GET back to me guys!!!!


----------



## matdotcom2000

BUMP come on somebody chime in... It dont matter what sub just need some input!!


----------



## FLAstrongman

The more room the better. If you can only fit the sub with 1" behind it, it will still work but won't be optimal. Try to make up for lack of room behind the sub with more airspace.


----------



## TREETOP

On a sub with a rear pole vent (like your W12GTI) I'd recommend leaving at least as much space between the sub and the rear wall as the diameter of the vent.


----------



## matdotcom2000

Thanks for the input guys.. I started to build my box and recognized that I need to get this question answered before moving forward. keep the recommendations coming


----------



## Oliver

If the sub can breathe [ heat has somewhere to go ] the sub will last longer in my experience.


----------



## bgx88

Might depend on your box build as well. Mine has the subs angled which gives mine a bit more room for instead of the vent being sealed by the bottom of the box. the sub almost touches but only on one side.


----------



## shibbydevil

I have always gone by you have to have at least an equal amount as the vent diameter.


----------



## fish

TREETOP said:


> On a sub with a rear pole vent (like your W12GTI) I'd recommend leaving at least as much space between the sub and the rear wall as the diameter of the vent.

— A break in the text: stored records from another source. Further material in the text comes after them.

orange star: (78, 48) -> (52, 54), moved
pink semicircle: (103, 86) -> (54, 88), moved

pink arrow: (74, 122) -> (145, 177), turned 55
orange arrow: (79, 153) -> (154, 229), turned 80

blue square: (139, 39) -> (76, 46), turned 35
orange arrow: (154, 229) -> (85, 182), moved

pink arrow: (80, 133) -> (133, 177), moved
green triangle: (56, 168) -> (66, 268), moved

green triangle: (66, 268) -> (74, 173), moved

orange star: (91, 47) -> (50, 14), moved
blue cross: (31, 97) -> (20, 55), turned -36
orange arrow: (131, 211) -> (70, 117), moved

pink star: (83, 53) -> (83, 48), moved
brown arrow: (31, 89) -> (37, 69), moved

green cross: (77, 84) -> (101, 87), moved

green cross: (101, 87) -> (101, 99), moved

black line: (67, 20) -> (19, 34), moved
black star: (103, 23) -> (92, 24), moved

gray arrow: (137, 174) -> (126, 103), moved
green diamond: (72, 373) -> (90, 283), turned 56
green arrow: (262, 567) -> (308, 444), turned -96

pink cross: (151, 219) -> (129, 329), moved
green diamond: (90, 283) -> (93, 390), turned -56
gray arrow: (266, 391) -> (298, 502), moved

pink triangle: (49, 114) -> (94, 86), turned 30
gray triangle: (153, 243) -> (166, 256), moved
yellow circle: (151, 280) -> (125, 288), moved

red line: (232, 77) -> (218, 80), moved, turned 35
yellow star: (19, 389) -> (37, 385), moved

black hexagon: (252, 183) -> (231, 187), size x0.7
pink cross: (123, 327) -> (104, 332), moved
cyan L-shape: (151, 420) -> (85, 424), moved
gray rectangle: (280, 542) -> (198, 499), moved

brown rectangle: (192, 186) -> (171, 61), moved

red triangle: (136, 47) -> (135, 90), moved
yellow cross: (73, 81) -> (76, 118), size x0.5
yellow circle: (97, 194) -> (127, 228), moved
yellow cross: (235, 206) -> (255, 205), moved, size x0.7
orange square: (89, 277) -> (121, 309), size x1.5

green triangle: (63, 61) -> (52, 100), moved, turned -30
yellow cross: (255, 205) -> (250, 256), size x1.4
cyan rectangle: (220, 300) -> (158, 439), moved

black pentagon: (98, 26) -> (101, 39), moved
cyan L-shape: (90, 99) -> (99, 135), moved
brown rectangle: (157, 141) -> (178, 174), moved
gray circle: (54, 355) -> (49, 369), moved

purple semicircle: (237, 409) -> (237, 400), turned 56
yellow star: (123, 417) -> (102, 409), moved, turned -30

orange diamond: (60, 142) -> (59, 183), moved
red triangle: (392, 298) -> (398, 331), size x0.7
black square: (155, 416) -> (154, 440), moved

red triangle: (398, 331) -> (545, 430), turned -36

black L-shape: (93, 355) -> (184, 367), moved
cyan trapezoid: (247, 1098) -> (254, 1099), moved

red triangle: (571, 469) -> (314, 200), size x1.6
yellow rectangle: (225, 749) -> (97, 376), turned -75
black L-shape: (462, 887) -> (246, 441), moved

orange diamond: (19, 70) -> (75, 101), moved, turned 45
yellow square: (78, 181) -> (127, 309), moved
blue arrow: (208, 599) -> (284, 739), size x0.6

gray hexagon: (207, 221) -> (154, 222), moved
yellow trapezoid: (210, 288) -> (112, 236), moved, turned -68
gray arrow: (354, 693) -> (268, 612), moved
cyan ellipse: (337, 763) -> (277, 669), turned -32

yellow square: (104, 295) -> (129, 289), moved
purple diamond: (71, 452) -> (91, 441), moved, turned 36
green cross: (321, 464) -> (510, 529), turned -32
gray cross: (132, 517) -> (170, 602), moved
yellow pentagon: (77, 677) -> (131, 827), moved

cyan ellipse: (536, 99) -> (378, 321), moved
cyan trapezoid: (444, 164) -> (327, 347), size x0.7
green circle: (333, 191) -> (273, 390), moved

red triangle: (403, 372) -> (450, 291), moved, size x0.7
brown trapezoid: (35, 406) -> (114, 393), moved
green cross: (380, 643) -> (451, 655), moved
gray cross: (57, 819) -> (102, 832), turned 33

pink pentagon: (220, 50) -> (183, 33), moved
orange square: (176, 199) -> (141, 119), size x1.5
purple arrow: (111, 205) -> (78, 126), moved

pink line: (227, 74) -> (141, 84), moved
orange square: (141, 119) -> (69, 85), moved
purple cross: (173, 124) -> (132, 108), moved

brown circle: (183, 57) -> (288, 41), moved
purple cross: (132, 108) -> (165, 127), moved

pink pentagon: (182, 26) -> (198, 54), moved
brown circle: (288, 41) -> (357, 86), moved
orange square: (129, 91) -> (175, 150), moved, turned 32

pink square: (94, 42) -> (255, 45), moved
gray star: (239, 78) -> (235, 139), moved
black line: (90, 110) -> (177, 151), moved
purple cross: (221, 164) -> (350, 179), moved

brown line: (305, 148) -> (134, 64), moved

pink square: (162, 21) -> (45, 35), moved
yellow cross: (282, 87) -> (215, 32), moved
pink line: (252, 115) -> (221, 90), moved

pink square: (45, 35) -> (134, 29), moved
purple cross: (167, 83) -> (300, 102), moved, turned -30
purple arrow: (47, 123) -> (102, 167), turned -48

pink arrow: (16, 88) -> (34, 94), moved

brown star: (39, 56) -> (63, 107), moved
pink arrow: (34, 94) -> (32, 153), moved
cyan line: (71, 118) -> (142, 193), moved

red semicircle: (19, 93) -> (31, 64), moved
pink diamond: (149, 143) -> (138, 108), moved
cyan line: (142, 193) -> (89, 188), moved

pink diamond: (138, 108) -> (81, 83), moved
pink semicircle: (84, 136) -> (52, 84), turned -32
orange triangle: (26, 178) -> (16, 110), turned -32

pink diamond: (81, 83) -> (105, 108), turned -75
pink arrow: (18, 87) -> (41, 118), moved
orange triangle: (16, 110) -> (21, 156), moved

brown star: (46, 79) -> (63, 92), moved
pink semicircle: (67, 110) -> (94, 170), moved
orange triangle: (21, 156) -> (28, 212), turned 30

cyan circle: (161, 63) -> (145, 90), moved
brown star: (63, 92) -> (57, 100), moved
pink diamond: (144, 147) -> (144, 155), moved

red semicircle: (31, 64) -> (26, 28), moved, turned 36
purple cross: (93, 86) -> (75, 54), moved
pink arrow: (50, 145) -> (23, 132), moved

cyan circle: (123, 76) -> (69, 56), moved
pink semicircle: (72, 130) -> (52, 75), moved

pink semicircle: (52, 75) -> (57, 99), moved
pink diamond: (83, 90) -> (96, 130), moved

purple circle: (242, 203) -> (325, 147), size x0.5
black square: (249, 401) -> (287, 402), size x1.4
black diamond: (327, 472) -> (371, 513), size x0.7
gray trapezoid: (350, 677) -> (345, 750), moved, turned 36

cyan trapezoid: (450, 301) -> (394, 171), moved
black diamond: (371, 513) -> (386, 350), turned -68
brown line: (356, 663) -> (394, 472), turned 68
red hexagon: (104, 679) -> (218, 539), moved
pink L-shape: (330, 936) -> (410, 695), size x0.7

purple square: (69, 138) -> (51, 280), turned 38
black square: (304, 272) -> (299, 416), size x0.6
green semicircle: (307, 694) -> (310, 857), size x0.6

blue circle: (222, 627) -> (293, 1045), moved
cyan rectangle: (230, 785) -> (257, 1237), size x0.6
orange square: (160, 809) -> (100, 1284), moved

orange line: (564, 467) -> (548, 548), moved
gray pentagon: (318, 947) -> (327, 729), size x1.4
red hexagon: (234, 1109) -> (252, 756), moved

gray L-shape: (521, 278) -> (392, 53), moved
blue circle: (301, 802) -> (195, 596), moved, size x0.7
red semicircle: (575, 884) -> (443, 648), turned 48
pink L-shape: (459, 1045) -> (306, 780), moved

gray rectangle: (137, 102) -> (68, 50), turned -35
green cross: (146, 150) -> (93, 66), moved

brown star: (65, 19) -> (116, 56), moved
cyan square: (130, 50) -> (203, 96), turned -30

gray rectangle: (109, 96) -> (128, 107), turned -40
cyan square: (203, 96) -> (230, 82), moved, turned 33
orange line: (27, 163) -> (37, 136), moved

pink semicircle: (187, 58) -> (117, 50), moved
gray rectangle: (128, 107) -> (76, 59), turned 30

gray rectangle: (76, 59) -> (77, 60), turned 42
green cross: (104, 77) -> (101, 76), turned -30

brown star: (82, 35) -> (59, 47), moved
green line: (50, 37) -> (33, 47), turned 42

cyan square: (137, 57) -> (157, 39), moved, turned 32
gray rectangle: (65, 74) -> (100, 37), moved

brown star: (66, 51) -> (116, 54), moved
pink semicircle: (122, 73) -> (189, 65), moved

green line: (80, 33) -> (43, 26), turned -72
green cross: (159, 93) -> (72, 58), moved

I've heard that a few times before. So usually 1-1.5" should suffice.


----------



## Morganpartee

No real telling without a meter, imo. Buddy has his box with a massive port pushed all the way as far back to his hatch in his jeep as he could get (~2"), and it meter'd a little louder a bit further back. It was funny, the box would walk backwards, and it'd get louder!


----------



## hamiltonaudio

TREETOP said:


> On a sub with a rear pole vent (like your W12GTI) I'd recommend leaving at least as much space between the sub and the rear wall as the diameter of the vent.


one vent's dimension away from all sides is the old rule of thumb. 3" vent? make it 3". and so on. treetop has it right.


----------



## OnlyShawn

Hmm. Howzabout if it's a sealed box?


----------



## hamiltonaudio

my rule of thumb has always been if it physically fits, you're ok lol. Technically speaking, in a sealed system your vent diameter is zero, so you need zero space.


----------



## subwoofery

TREETOP said:


> On a sub with a rear pole vent (like your W12GTI) I'd recommend leaving at least as much space between the sub and the rear wall as the diameter of the vent.


^^ This is the right answer 

Kelvin


----------



## gumbysmoke

TREETOP said:


> On a sub with a rear pole vent (like your W12GTI) I'd recommend leaving at least as much space between the sub and the rear wall as the diameter of the vent.




I agree with this.


----------